The purpose behind a Reserves section is both egalitarian and practical in character; egalitarian in that a basic availability is guaranteed to all, and practical in that this availability is required for participation in particular courses that are currently underway. This dual purpose yields a flow that, when abstracted, looks integrative and social in character. When we place Reserves within the totality of the university setting, we see a system of learning and resource allocation that is in essence collaborative. Different people at different times come to the same place to share and exchange the same material, all for the sake of the same generalized pursuit.
Now, the individual experience of Reserves is of course much different from this abstract picture. For the most part, Reserves work at the PLRC as they work everywhere else: faculty request that items be put on Reserve, staff put them on Reserve, and students come to the desk looking for items they think are on Reserve. Students then provide circulation staff with varying amounts of information and eventually receive an item they can keep for four hours. Things get done, but the abstract picture we painted, that of a collaborative hub of exchange, remains implicit and does not achieve the self-awareness it might.
However, there is a more streamlined and potentially collaborative way that Reserves searching works.
When placing items on Reserve in Alma, staff create a course listing that is dually classified by faculty name and course title. Staff then add items to the course via a Reading List function, the contents of which are tied to the specific course listing in both Alma and NUsearch. Once a Reading List is complete in Alma, the items that belong to it become searchable by faculty name or course title through the Course Reserves search bar, which can be found here: https://tinyurl.com/ycnwn2z9. (Steps to reach this function are listed below.)

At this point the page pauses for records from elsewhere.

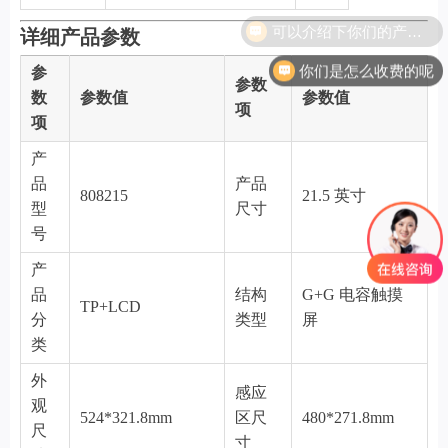
可以介绍下你们的产品么
详细产品参数
你们是怎么收费的呢
参
参数
数
参数值
参数值
项
项
产
品
产品
808215
21.5 英寸
型
尺寸
号
产
品
结构
G+G 电容触摸
TP+LCD
分
类型
屏
类
外
感应
观
524*321.8mm
区尺
480*271.8mm
尺
寸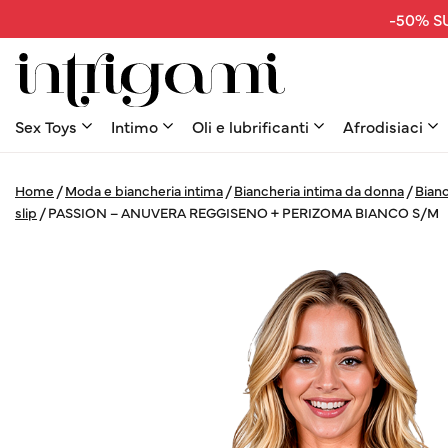
-50% SU
Sex Toys
Intimo
Oli e lubrificanti
Afrodisiaci
Home
/
Moda e biancheria intima
/
Biancheria intima da donna
/
Bianc
slip
/
PASSION – ANUVERA REGGISENO + PERIZOMA BIANCO S/M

Within the Course Reserves tab, students only need to enter a course title or faculty name. If searching by course title, students will be shown all the Reserves items that belong to that course. If searching by faculty name, students will be shown all the Reserves items that belong to all of the courses taught by that faculty member, provided a Reading List has been made for those courses. Each item listing displays identifying course and faculty information. Any alterations made to these lists in Alma are added to NUsearch overnight and show up in search results the next day.
(An example of a faculty name search; please click to enlarge.)
We can see that as opposed to current practice, in which students typically approach the circulation desk with disparate information and eventually find what they need through trial-and-error, there exists a system of Reserves searching that provides students with a single dynamic resource through which to ascertain the information they need.
We can imagine the integrative future here: faculty collaborate with library staff to update their Reading Lists throughout the semester, students consult the lists per faculty reminder or routine, front-line desk interactions run more smoothly, and Reserves becomes in time a more automated and aesthetic system. This future would presuppose a foundational compact between faculty, library staff, and students, in which the players all understand that they are engaging with Reserves items through Reading Lists and the Course Reserves search, rather than as disparate items to be found piecemeal. It thus remains an integrative dream, but one for which the resources are there in full.
If you’re interested in learning more about Course Reserves, please contact James Driscoll, Circulation Services Manager, at james.driscoll@law.northwestern.edu.
Steps (please click photos to enlarge):
- Go to the PLRC’s homepage: http://www.library.law.northwestern.edu/home
- Click ‘Students’
- Click ‘Course Reserves’
- Click ‘NUsearch’s Course Reserve tab’
- Make sure the tab selected is ‘Law Reserve’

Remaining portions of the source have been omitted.